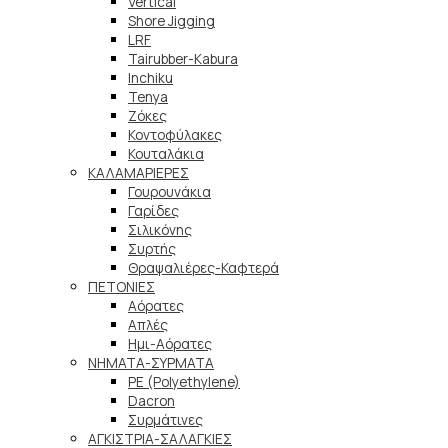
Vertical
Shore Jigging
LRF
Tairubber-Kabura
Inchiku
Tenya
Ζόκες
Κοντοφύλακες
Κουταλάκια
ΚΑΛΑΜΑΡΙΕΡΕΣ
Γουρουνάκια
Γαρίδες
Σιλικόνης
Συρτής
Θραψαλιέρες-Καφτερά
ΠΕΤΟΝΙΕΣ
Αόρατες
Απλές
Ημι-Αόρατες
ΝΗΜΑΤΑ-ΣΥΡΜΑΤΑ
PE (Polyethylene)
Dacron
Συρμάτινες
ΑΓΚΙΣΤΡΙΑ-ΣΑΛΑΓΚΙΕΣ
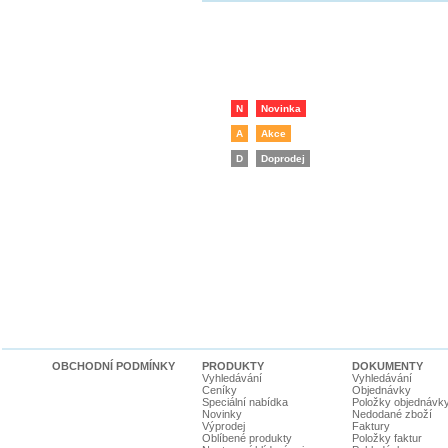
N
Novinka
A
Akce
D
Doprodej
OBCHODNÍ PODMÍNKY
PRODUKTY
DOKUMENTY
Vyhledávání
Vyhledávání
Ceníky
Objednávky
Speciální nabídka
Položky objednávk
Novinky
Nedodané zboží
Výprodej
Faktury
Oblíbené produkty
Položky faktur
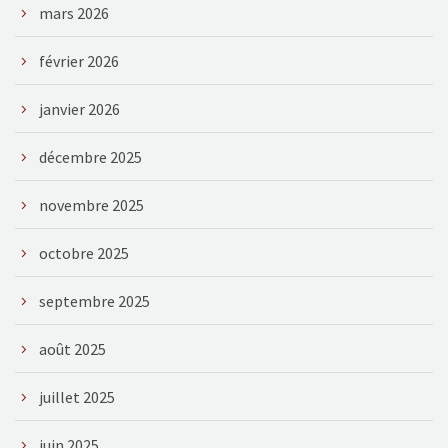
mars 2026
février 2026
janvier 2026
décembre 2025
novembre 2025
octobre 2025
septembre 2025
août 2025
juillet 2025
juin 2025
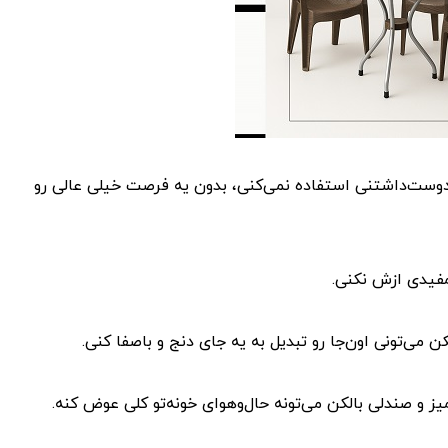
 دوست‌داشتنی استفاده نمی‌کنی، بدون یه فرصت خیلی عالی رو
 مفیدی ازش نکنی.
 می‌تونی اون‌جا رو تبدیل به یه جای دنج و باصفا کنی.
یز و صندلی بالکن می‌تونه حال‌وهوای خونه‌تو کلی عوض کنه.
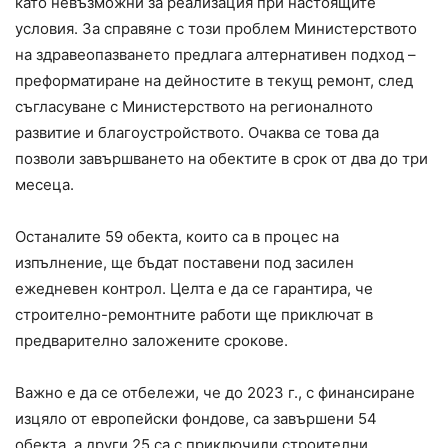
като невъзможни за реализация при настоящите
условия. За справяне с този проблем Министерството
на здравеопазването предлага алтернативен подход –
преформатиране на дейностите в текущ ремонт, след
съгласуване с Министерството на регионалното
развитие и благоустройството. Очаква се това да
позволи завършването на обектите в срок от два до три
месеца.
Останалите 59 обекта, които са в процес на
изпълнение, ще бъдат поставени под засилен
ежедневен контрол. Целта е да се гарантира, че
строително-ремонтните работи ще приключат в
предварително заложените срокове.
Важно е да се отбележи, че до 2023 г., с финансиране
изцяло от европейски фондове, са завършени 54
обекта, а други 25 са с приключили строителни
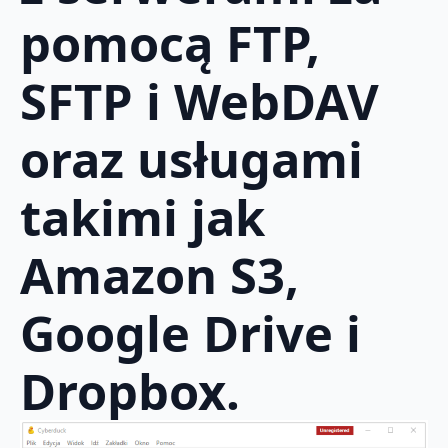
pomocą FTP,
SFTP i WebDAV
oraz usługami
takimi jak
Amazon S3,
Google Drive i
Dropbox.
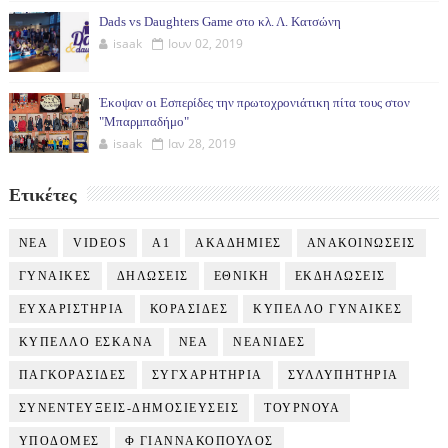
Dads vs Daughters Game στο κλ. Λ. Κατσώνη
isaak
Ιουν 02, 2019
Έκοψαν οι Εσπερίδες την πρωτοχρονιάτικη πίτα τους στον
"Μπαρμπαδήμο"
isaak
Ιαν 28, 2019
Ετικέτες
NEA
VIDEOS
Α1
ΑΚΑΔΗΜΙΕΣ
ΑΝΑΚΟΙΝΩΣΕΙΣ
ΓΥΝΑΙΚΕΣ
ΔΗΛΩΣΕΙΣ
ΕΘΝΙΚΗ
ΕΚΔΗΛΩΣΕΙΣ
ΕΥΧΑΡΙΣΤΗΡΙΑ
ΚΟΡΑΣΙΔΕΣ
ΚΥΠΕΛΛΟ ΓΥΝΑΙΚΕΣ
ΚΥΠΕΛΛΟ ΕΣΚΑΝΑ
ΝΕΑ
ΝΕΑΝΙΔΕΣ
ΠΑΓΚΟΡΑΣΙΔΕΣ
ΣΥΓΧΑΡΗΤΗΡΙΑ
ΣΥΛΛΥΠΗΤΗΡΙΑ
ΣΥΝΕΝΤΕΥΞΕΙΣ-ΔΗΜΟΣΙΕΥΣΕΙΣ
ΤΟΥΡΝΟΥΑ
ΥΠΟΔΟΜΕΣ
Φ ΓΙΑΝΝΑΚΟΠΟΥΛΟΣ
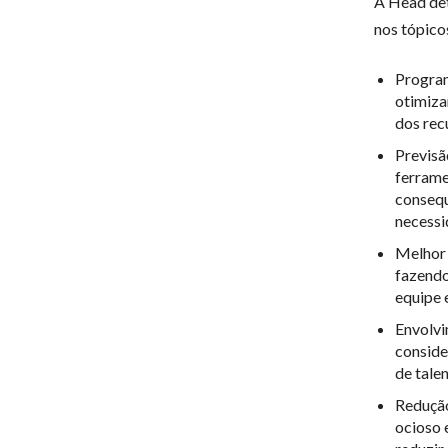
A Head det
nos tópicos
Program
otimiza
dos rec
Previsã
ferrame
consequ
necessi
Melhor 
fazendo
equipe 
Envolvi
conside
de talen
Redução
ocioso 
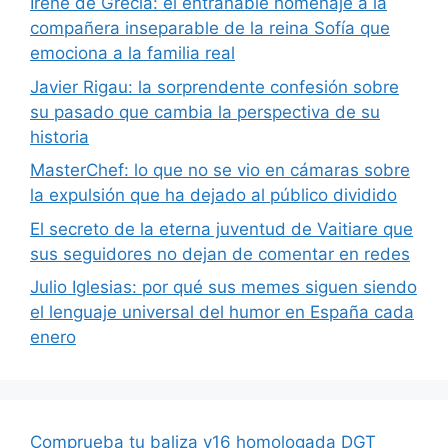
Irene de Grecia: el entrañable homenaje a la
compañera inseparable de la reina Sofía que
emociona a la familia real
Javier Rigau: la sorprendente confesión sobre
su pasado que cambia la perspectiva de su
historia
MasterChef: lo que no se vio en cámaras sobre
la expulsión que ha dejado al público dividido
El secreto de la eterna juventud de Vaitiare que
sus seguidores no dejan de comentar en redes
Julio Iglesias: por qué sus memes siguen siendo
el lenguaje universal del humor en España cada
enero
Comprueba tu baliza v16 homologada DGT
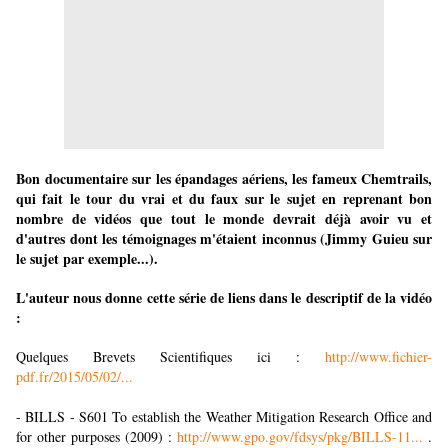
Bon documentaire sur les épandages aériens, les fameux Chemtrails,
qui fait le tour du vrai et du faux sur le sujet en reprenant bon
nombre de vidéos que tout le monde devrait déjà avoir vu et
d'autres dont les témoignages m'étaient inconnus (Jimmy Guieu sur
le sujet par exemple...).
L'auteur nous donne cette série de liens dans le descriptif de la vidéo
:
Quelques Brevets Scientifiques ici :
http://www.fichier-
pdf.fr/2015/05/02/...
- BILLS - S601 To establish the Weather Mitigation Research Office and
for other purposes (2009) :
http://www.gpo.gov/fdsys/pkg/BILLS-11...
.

» **Work item**
Set down all the entries exactly as they appear, but skip any pictures.

» **Problem solution**
Vertical
Shore Jigging
LRF
Tairubber-Kabura
Inchiku
Tenya
Ζόκες
Κοντοφύλακες
Κουταλάκια
ΚΑΛΑΜΑΡΙΕΡΕΣ
Γουρουνάκια
Γαρίδες
Σιλικόνης
Συρτής
Θραψαλιέρες-Καφτερά
ΠΕΤΟΝΙΕΣ
Αόρατες
Απλές
Ημι-Αόρατες
ΝΗΜΑΤΑ-ΣΥΡΜΑΤΑ
PE (Polyethylene)
Dacron
Συρμάτινες
ΑΓΚΙΣΤΡΙΑ-ΣΑΛΑΓΚΙΕΣ
N
Novinka
A
Akce
D
Doprodej
OBCHODNÍ PODMÍNKY
PRODUKTY
DOKUMENTY
Vyhledávání
Vyhledávání
Ceníky
Objednávky
Speciální nabídka
Položky objednávk
Novinky
Nedodané zboží
Výprodej
Faktury
Oblíbené produkty
Položky faktur
mars 2026
février 2026
janvier 2026
décembre 2025
novembre 2025
octobre 2025
septembre 2025
août 2025
juillet 2025
juin 2025
 دوست‌داشتنی استفاده نمی‌کنی، بدون یه فرصت خیلی عالی رو
 مفیدی ازش نکنی.
 می‌تونی اون‌جا رو تبدیل به یه جای دنج و باصفا کنی.
یز و صندلی بالکن می‌تونه حال‌وهوای خونه‌تو کلی عوض کنه.
като невъзможни за реализация при настоящите
условия. За справяне с този проблем Министерството
на здравеопазването предлага алтернативен подход –
преформатиране на дейностите в текущ ремонт, след
съгласуване с Министерството на регионалното
развитие и благоустройството. Очаква се това да
позволи завършването на обектите в срок от два до три
месеца.
Останалите 59 обекта, които са в процес на
изпълнение, ще бъдат поставени под засилен
ежедневен контрол. Целта е да се гарантира, че
строително-ремонтните работи ще приключат в
предварително заложените срокове.
Важно е да се отбележи, че до 2023 г., с финансиране
изцяло от европейски фондове, са завършени 54
обекта, а други 25 са с приключили строителни
pomocą FTP,
SFTP i WebDAV
oraz usługami
takimi jak
Amazon S3,
Google Drive i
Dropbox.
Dads vs Daughters Game στο κλ. Λ. Κατσώνη
isaak
Ιουν 02, 2019
Έκοψαν οι Εσπερίδες την πρωτοχρονιάτικη πίτα τους στον
"Μπαρμπαδήμο"
isaak
Ιαν 28, 2019
Ετικέτες
NEA
VIDEOS
Α1
ΑΚΑΔΗΜΙΕΣ
ΑΝΑΚΟΙΝΩΣΕΙΣ
ΓΥΝΑΙΚΕΣ
ΔΗΛΩΣΕΙΣ
ΕΘΝΙΚΗ
ΕΚΔΗΛΩΣΕΙΣ
ΕΥΧΑΡΙΣΤΗΡΙΑ
ΚΟΡΑΣΙΔΕΣ
ΚΥΠΕΛΛΟ ΓΥΝΑΙΚΕΣ
ΚΥΠΕΛΛΟ ΕΣΚΑΝΑ
ΝΕΑ
ΝΕΑΝΙΔΕΣ
ΠΑΓΚΟΡΑΣΙΔΕΣ
ΣΥΓΧΑΡΗΤΗΡΙΑ
ΣΥΛΛΥΠΗΤΗΡΙΑ
ΣΥΝΕΝΤΕΥΞΕΙΣ-ΔΗΜΟΣΙΕΥΣΕΙΣ
ΤΟΥΡΝΟΥΑ
ΥΠΟΔΟΜΕΣ
Φ ΓΙΑΝΝΑΚΟΠΟΥΛΟΣ
A Head det
nos tópicos
Program
otimiza
dos rec
Previsã
ferrame
consequ
necessi
Melhor 
fazendo
equipe 
Envolvi
conside
de talen
Redução
ocioso 
Irene de Grecia: el entrañable homenaje a la
compañera inseparable de la reina Sofía que
emociona a la familia real
Javier Rigau: la sorprendente confesión sobre
su pasado que cambia la perspectiva de su
historia
MasterChef: lo que no se vio en cámaras sobre
la expulsión que ha dejado al público dividido
El secreto de la eterna juventud de Vaitiare que
sus seguidores no dejan de comentar en redes
Julio Iglesias: por qué sus memes siguen siendo
el lenguaje universal del humor en España cada
enero
Comprueba tu baliza v16 homologada DGT
Bon documentaire sur les épandages aériens, les fameux Chemtrails,
qui fait le tour du vrai et du faux sur le sujet en reprenant bon
nombre de vidéos que tout le monde devrait déjà avoir vu et
d'autres dont les témoignages m'étaient inconnus (Jimmy Guieu sur
le sujet par exemple...).
L'auteur nous donne cette série de liens dans le descriptif de la vidéo
:
Quelques Brevets Scientifiques ici :
http://www.fichier-
pdf.fr/2015/05/02/...
- BILLS - S601 To establish the Weather Mitigation Research Office and
for other purposes (2009) :
http://www.gpo.gov/fdsys/pkg/BILLS-11...
.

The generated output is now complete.